I'll start off with the good things. Kearsley has a great talent for characters, and I always love hers. You really get to know the personality of the characters, as if they were real people. She's also quite good at settings and describing places in a way that you fee like you're there. Overall, until the very end, I liked Mariana. It had the depth of plot and emotion that I've come to expect from her other books.
All that said, the reason it only gets a 3 from me is that it starts out very slowly, and the ending is terrible. And it's not that it couldn't have been good...I don't object to it for what it is (trying to be specific without spoiling anything).
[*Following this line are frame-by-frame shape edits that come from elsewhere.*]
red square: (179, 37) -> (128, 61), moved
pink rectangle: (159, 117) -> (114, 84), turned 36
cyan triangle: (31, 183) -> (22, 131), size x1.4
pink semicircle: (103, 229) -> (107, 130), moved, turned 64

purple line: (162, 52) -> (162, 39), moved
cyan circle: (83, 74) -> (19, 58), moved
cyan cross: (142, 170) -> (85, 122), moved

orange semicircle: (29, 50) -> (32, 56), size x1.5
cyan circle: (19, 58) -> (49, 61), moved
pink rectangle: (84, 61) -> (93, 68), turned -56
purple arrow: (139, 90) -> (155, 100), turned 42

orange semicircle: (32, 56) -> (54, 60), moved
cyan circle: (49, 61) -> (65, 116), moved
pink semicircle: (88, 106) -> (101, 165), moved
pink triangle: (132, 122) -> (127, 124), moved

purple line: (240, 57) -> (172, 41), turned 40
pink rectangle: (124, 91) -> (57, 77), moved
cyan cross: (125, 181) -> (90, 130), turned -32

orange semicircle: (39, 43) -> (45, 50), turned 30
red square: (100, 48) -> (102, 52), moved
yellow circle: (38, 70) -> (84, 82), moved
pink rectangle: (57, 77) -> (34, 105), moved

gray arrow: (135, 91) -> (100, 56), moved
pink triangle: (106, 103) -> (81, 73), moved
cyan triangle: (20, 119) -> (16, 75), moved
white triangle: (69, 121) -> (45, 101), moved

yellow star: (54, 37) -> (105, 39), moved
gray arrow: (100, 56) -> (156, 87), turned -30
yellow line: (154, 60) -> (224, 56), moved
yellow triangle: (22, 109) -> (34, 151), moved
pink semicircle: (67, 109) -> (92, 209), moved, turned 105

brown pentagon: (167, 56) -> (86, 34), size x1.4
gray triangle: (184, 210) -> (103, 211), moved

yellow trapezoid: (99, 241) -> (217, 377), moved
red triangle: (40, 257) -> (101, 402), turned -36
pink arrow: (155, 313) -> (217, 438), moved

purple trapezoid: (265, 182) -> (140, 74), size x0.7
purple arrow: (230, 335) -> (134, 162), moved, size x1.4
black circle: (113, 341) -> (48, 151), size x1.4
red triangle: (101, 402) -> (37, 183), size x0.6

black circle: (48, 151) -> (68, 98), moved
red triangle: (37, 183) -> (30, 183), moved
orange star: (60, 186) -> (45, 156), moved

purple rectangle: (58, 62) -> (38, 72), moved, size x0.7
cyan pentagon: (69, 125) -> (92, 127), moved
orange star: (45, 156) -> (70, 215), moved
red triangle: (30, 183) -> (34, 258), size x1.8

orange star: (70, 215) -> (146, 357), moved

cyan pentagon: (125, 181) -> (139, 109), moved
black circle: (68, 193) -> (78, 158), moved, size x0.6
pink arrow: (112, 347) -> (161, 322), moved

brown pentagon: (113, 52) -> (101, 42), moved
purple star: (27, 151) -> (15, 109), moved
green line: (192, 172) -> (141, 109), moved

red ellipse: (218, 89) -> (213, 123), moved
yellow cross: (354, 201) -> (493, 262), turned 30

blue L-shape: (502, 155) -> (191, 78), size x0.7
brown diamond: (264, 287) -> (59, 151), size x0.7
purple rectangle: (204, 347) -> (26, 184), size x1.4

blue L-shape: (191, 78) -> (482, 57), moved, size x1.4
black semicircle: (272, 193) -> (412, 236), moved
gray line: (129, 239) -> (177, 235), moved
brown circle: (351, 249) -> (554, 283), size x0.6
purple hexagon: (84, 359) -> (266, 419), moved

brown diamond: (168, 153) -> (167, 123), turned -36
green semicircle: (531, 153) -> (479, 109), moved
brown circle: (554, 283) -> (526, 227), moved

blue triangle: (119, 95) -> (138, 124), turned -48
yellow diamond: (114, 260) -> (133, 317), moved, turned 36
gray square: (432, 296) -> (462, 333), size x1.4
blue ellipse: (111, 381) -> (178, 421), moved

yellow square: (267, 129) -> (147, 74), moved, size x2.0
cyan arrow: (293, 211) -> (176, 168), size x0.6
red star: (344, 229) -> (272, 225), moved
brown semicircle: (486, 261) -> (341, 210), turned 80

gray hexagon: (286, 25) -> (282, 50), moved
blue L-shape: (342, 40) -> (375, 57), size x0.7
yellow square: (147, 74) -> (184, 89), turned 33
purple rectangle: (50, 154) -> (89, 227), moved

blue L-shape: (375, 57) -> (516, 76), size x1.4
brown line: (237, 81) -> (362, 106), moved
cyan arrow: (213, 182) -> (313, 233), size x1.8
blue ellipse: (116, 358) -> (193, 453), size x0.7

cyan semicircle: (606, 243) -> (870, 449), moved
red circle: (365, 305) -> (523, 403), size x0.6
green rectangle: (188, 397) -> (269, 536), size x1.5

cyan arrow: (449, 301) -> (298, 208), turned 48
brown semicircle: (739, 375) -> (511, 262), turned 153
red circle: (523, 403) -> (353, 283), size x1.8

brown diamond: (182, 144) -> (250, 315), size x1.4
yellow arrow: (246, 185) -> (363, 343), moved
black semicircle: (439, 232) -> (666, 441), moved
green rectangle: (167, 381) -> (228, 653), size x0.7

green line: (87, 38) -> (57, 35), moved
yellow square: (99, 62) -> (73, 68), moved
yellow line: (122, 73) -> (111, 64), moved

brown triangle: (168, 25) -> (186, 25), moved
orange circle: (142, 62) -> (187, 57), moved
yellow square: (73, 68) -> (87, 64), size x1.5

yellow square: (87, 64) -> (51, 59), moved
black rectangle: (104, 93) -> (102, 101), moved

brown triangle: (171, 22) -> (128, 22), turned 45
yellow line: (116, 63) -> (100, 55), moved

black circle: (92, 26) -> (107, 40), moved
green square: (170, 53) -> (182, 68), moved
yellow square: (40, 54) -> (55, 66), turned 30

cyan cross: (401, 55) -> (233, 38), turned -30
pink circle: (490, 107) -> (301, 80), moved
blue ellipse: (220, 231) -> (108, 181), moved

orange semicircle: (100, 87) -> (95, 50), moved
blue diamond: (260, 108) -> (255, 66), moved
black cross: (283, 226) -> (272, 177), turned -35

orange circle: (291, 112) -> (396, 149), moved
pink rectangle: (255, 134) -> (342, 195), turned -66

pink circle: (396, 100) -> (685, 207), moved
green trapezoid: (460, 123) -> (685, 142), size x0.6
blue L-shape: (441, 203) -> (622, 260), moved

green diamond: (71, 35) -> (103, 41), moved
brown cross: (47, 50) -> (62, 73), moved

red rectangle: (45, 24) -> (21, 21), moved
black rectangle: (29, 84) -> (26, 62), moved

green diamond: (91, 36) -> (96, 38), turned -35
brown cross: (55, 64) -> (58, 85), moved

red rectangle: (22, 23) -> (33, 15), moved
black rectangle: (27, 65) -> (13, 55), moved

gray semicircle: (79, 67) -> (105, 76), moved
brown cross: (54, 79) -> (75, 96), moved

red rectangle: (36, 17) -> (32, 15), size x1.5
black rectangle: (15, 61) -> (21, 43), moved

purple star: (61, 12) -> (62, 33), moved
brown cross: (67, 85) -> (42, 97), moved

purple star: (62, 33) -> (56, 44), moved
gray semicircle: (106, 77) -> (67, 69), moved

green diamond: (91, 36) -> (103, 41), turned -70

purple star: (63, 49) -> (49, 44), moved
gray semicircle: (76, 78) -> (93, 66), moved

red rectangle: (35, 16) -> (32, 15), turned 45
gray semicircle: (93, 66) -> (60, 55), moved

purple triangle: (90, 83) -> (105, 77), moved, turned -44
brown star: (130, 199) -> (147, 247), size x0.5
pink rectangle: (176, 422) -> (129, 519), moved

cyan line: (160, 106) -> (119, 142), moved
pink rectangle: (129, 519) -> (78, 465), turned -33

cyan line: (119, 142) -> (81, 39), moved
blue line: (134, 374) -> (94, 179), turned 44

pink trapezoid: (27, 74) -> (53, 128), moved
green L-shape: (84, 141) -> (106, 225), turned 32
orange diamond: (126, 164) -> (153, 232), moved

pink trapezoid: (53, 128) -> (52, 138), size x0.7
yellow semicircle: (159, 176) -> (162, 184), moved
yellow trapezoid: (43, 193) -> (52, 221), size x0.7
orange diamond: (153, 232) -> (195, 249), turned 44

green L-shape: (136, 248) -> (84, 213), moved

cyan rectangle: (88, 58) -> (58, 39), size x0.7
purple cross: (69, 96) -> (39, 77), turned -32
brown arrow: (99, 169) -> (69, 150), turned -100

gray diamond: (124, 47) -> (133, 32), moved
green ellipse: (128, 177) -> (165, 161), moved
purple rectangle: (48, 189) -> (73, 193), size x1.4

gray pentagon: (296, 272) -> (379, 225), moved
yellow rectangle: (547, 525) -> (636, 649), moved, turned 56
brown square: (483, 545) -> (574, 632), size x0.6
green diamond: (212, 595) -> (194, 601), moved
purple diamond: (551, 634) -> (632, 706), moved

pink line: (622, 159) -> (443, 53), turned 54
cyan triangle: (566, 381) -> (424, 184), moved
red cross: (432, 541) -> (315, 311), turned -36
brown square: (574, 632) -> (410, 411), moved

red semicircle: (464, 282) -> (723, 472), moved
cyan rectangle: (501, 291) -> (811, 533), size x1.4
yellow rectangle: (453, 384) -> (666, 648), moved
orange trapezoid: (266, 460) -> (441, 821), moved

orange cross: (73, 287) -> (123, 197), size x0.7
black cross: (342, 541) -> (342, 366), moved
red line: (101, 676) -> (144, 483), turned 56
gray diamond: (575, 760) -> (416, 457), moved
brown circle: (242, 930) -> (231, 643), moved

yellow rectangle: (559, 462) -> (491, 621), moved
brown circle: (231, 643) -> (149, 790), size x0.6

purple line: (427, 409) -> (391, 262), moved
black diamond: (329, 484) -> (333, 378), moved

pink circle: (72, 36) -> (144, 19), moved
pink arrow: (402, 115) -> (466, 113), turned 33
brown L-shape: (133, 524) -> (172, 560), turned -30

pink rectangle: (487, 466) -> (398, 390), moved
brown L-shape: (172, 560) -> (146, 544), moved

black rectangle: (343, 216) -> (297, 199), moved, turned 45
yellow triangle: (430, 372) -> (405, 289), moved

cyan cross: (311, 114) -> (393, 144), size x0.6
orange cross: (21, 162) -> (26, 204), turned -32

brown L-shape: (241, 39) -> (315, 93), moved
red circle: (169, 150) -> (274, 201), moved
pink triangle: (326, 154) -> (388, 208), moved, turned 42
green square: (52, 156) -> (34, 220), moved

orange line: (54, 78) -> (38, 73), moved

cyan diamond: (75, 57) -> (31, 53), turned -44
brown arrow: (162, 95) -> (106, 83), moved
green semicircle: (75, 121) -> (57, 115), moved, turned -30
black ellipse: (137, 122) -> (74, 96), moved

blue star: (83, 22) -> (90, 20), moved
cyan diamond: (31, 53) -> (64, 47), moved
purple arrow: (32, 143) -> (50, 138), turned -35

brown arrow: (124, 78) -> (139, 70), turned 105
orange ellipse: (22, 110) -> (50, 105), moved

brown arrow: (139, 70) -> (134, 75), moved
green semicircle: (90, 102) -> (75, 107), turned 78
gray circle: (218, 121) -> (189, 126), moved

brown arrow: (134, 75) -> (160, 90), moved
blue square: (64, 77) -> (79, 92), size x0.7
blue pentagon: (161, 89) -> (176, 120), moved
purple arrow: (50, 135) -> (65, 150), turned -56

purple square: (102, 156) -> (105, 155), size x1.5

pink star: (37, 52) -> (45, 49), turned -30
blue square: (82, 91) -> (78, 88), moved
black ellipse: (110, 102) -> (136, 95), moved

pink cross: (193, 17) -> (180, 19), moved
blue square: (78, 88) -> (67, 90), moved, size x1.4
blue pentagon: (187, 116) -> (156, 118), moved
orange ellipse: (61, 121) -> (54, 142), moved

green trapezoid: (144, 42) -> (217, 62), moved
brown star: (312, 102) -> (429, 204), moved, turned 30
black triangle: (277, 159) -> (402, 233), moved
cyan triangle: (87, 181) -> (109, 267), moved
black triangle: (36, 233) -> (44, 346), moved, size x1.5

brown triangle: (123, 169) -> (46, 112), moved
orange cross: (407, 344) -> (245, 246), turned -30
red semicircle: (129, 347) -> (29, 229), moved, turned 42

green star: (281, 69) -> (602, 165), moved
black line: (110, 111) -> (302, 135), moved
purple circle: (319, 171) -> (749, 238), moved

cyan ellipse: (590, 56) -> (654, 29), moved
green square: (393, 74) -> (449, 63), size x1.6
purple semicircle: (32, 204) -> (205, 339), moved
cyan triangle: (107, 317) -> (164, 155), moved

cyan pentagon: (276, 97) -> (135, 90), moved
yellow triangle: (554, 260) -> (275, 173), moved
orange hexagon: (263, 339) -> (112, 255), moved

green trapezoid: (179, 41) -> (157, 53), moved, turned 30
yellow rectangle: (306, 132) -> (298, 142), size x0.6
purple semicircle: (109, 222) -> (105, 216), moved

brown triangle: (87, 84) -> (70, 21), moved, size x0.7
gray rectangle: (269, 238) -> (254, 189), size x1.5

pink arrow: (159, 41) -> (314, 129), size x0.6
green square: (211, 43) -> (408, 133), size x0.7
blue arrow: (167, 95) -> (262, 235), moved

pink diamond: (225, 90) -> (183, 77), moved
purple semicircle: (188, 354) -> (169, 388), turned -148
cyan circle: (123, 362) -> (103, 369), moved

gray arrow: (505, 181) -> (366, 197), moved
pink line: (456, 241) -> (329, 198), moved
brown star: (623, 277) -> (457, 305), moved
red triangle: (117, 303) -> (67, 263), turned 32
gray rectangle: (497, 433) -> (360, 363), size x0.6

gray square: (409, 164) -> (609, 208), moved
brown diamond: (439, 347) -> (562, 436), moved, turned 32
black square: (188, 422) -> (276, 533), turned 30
It's that there was absolutely no set-up for it. I even went back and re-skimmed the book to make sure I hadn't missed any clues or build-up. But there wasn't. So, by the end of the book, I have very little emotional connection to the way it turned out, except for just trying to convince myself that if that's the way it worked out in the end, the everyone would be happy.
Also, having the first person for both the Julia and Mariana parts was a bit confusing, and even when I figured out the reason Kearsley was doing it, it still made it a bit difficult to track the plot and which time period things were happening in. Even if you argued that the reader is supposed to feel confused like Julia, it's a poor tactic, and it always just made me skip ahead a bit to figure out where I was.
Overall, this wasn't one of my favorites, which is too bad, because it was about 80% there.